Der Football landet immer im Ziel. Im Basketballkorb, in einem fahrenden Auto und, rückwärts geschossen, im Mülleimer. Nicht zuletzt trifft der junge Mann im Youtube-Video aus fast jeder Entfernung zwischen die Stangen, hinter denen es im American Football Punkte gibt. Der Schütze heißt Håvard Rugland, ist 28 Jahre alt und kommt aus Norwegen. Im Netz nennt er sich Kickalicious, eine Mischung aus Kick und delicious, also lecker. Eine Verheißung, die mehr als fünf Millionen Klicks seit September 2012 bestätigen und der auch die Manager diverser Klubs der amerikanischen Profiliga NFL erlegen sind.

Zwei Monate nachdem er den Videoclip ins Internet gestellt hat, machte sich der 28-jährige Rugland, der eigentlich Lehrer ist, auf den Weg nach Kalifornien. Scott Cohen, der Manager des NFL-Teams New York Jets, hatte ihn per Mail zum Probetraining eingeladen. Ruglands Emailadresse steht neben seinem Youtube-Clip.
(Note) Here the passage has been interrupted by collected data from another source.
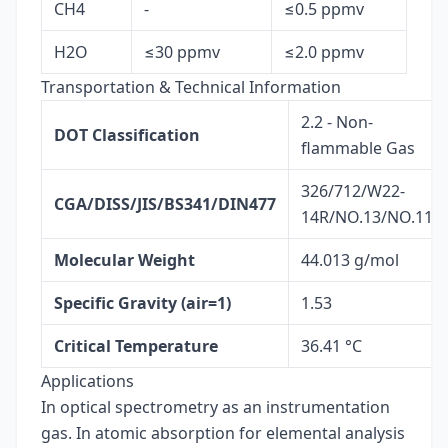
CH4
-
≤0.5 ppmv
H2O
≤30 ppmv
≤2.0 ppmv
Transportation & Technical Information
2.2 - Non-
DOT Classification
flammable Gas
326/712/W22-
CGA/DISS/JIS/BS341/DIN477
14R/NO.13/NO.11
Molecular Weight
44.013 g/mol
Specific Gravity (air=1)
1.53
Critical Temperature
36.41 °C
Applications
In optical spectrometry as an instrumentation
gas. In atomic absorption for elemental analysis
Er dachte zunächst, seine Freunde hätten sich einen Scherz erlaubt: "Ich musste erst einmal die Adresse des Absenders überprüfen, bis ich glauben konnte, dass die Email echt ist."

Im Trainingslager bewies Rugland, dass auch sein Video keine Täuschung war. Sein Trainer, der ehemalige Profi-Kicker Michael Husted nannte ihn gegenüber der Huffington Post den beeindruckendsten Nicht-Football-Spieler, mit dem er je zusammen gearbeitet habe. "Er schießt den Ball so hoch und so weit wie viele NFL-Kicker, wenn nicht weiter."

Dabei kannte Rugland noch nicht einmal die Football-Regeln, als er das erste Mal in die USA flog. Er spielte Fußball, 20 Jahre lang bei den Amateuren seines Heimatvereins in Ålgård. Ein American-Football-Team war ihm fremd, obwohl er mit 1,88 Metern und 109 Kilogramm die geeignete Statur vorweist. Aber was ein Kicker im Football zu tun hat, wusste er.   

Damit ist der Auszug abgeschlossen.